**AIM OF THE TASK**:
Locate the lines of the listing below that hold "овощи", then copy each of them.

-- Opening Marker --

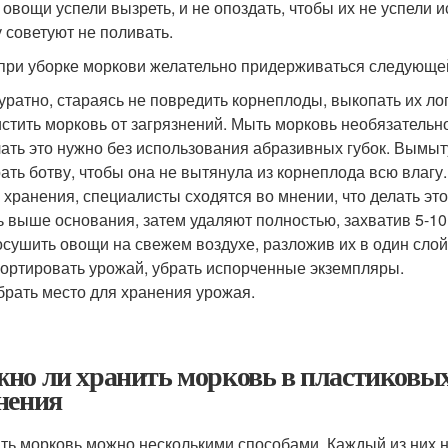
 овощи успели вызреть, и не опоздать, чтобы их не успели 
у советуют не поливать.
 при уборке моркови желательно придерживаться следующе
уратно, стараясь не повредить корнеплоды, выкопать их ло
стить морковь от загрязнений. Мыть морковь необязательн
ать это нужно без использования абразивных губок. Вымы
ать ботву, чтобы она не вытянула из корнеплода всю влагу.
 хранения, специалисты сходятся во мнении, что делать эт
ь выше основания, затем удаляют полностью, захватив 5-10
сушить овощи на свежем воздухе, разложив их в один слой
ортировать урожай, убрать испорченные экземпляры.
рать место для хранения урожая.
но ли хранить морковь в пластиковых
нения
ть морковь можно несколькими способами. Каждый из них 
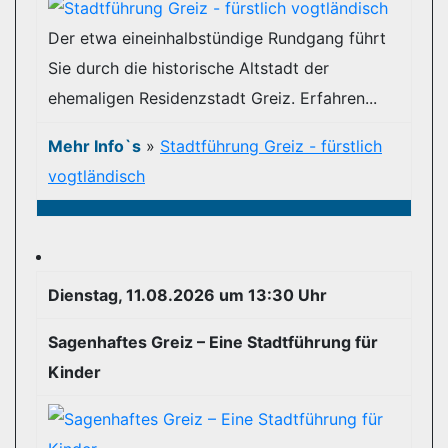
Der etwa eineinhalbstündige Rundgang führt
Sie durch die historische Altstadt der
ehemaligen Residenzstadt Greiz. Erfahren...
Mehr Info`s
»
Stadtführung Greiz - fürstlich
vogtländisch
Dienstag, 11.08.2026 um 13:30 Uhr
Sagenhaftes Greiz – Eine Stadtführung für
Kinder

-- Closing Marker --

**PROBLEM SOLUTION**:
 овощи успели вызреть, и не опоздать, чтобы их не успели 
сушить овощи на свежем воздухе, разложив их в один слой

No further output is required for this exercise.